At around 7:15 I got a call from James, the director, to check on my progress - which of course, wasn't very good. I told him I'd get off at the next exit - still about half a mile away - and do my best to get there by 8:00 p.m. Fortunately, we have an automatic "10 minute hold" built into the top of the show, so I had a tiny bit of extra cushion, but things were not looking optimistic at that point.
I finally reached the next exit at around 7:35, having taken about 40 minutes to go approximately 1 1/4 miles, but at that point I was still roughly 20 miles from my destination, and because so many other people had the same idea - get off I-5 and take surface arterials - things were still pretty backed-up. But, at least I was moving, and eventually the traffic thinned out to the point that I could actually go more than four or five blocks without missing the traffic light synchronization.
By the time I worked my way down to Fife, just north of Tacoma, I was parallel to the freeway and - lo and behold! - it was clear of traffic, and the handful of cars I could see were moving at top speed.
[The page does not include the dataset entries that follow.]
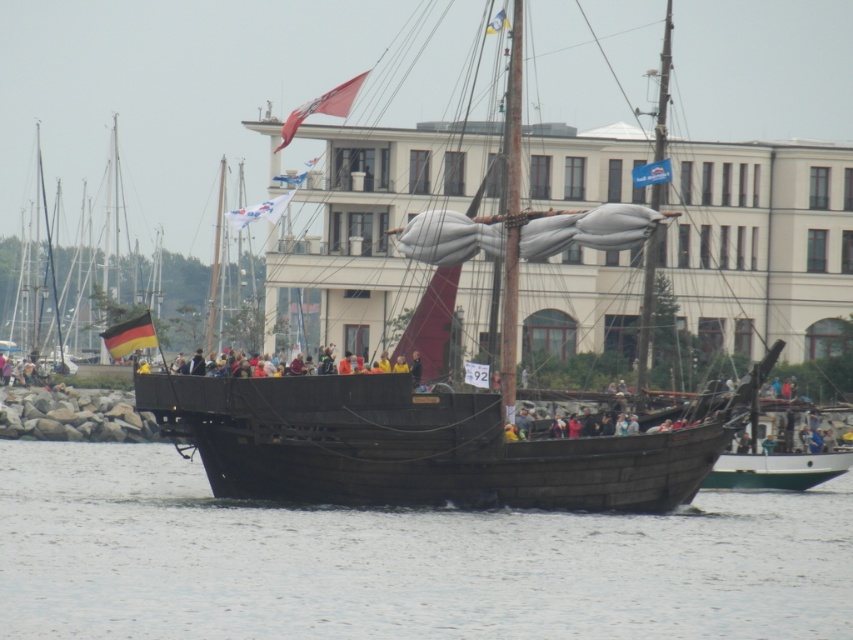 Question: From the image, what is the correct spatial relationship of white fabric flag at center in relation to yellow fabric flag at upper center?

Choices:
 (A) right
 (B) left

Answer: (B)

Question: Which point is closer to the camera taking this photo?

Choices:
 (A) (289, 134)
 (B) (227, 371)
 (C) (144, 330)
 (D) (258, 218)

Answer: (B)

Question: Which of the following is the closest to the observer?

Choices:
 (A) yellow fabric people at center
 (B) white fabric flag at center

Answer: (A)

Question: Observing the image, what is the correct spatial positioning of smooth water at center in reference to yellow fabric people at center?

Choices:
 (A) below
 (B) above

Answer: (A)

Question: Considering the real-world distances, which object is farthest from the wooden pirate ship at center?

Choices:
 (A) yellow-red-yellow flag at center
 (B) smooth water at center

Answer: (A)

Question: Does yellow-red-yellow flag at center have a larger size compared to yellow fabric people at center?

Choices:
 (A) no
 (B) yes

Answer: (B) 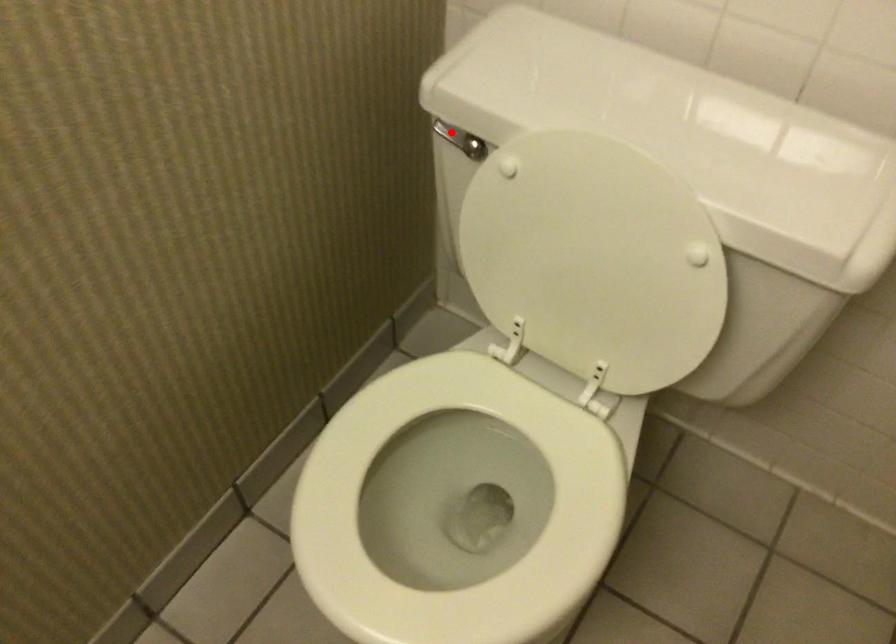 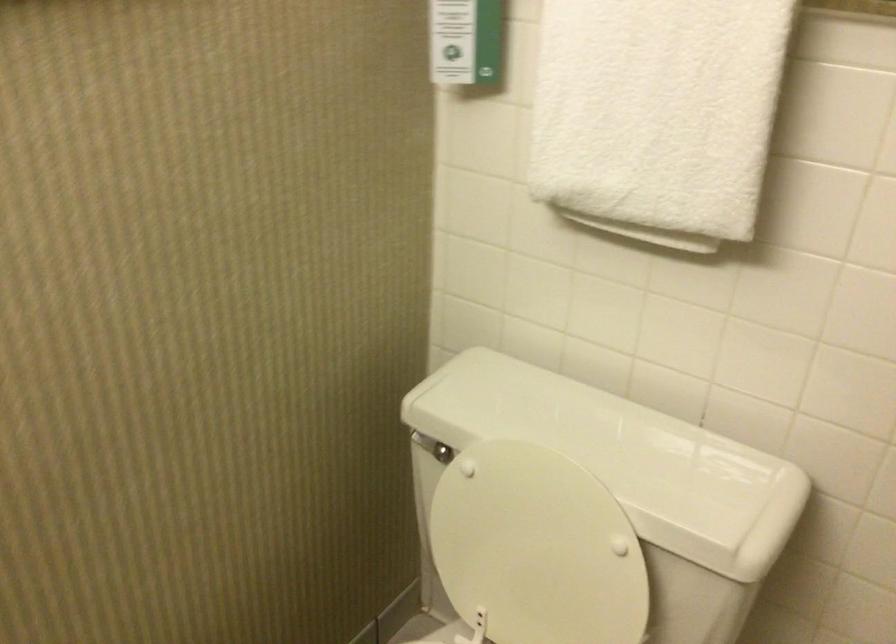 Where in the second image is the point corresponding to the highlighted location from the first image?

(425, 444) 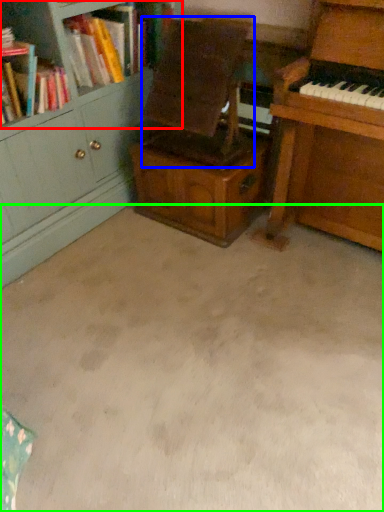 Question: Considering the real-world distances, which object is farthest from bookcase (highlighted by a red box)? armchair (highlighted by a blue box) or plain (highlighted by a green box)?

Choices:
 (A) armchair
 (B) plain

Answer: (B) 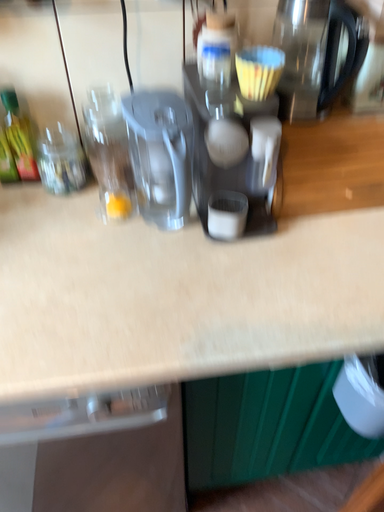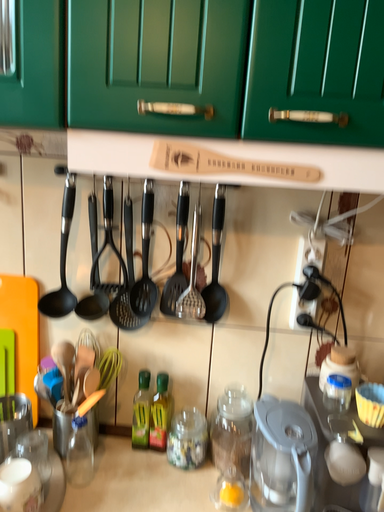 Question: Which way did the camera rotate in the video?

Choices:
 (A) rotated downward
 (B) rotated upward

Answer: (B) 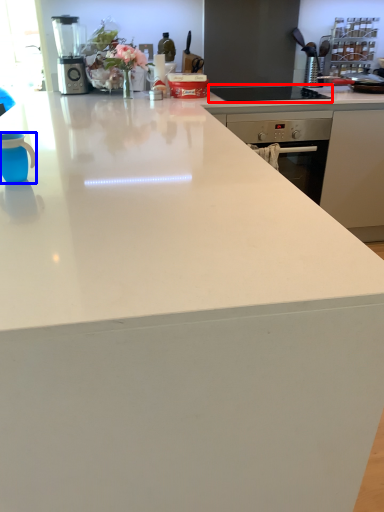 Question: Among these objects, which one is farthest to the camera, gas stove (highlighted by a red box) or mug (highlighted by a blue box)?

Choices:
 (A) gas stove
 (B) mug

Answer: (A)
Clearly, I'd by-passed the accident scene, and so I took the first on-ramp, and - ahem! - raced toward my destination.
I have never, in 26 years of doing theatre, EVER been late for a show. I've missed rehearsals due to illness, I've had shows canceled due to weather or someone else's illness, I've even missed one or two entrances once I got there, but NEVER have I actually not made it to a scheduled performance - and I wasn't about to let this be the exception. Needless to say, I put the "petal to the metal", as the truckers say, and pushed TBRB to its top-end speed - all of 75 mph; it was quite literally as fast as it would go! Reckless, I know, but I HAD to get to the theatre!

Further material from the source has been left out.